Among the lines below, list those containing the string "était".

**The data**
- Opening Delimiter -
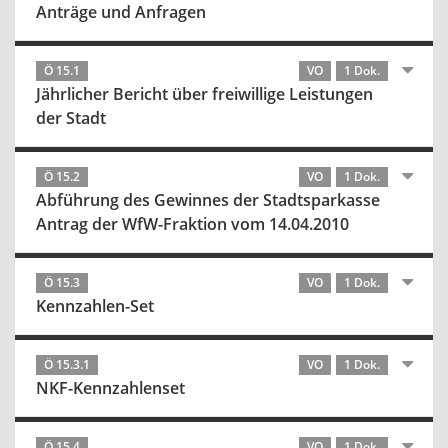
Anträge und Anfragen
Ö 15.1
VO
1 Dok.
Jährlicher Bericht über freiwillige Leistungen
der Stadt
Ö 15.2
VO
1 Dok.
Abführung des Gewinnes der Stadtsparkasse
Antrag der WfW-Fraktion vom 14.04.2010
Ö 15.3
VO
1 Dok.
Kennzahlen-Set
Ö 15.3.1
VO
1 Dok.
NKF-Kennzahlenset
Ö 15.4
VO
1 Dok.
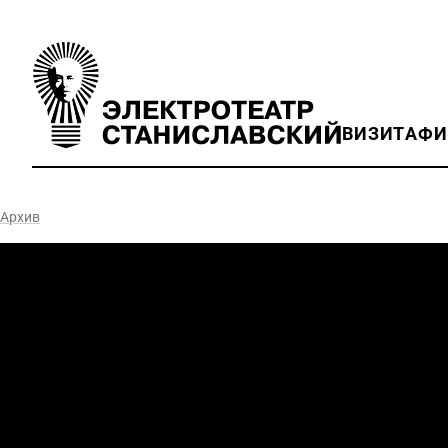
ВИЗИТ
АФ
Архив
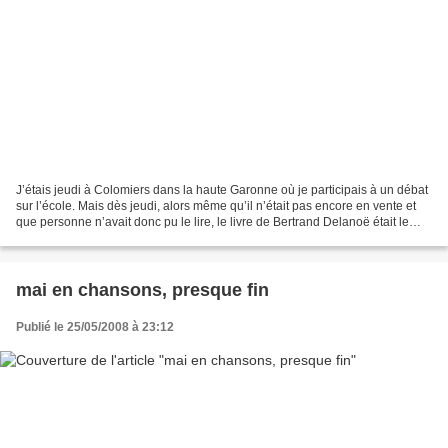
J’étais jeudi à Colomiers dans la haute Garonne où je participais à un débat
sur l’école. Mais dès jeudi, alors même qu’il n’était pas encore en vente et
que personne n’avait donc pu le lire, le livre de Bertrand Delanoë était le
sujet imposé. Bon. C’est...
mai en chansons, presque fin
Publié le 25/05/2008 à 23:12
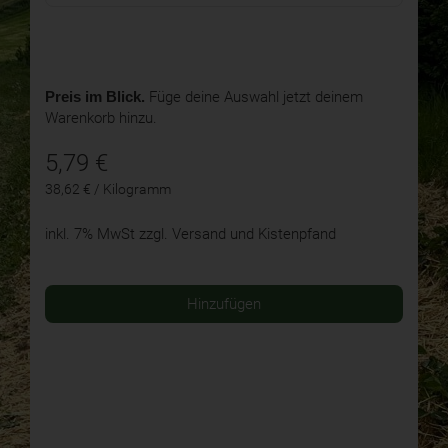
Preis im Blick.
Füge deine Auswahl jetzt deinem
Warenkorb hinzu.
5,79
€
38,62 € / Kilogramm
inkl. 7% MwSt
zzgl. Versand und Kistenpfand
Hinzufügen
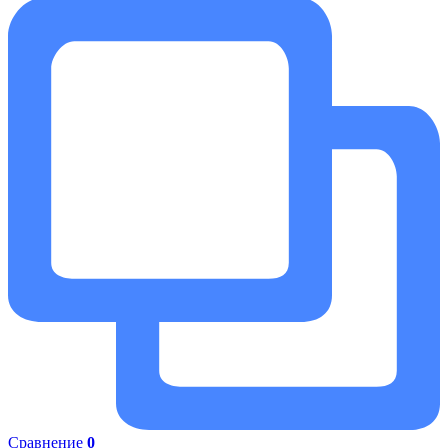
Сравнение
0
- Closing Delimiter -
**Answer space**
sur l’école. Mais dès jeudi, alors même qu’il n’était pas encore en vente et
que personne n’avait donc pu le lire, le livre de Bertrand Delanoë était le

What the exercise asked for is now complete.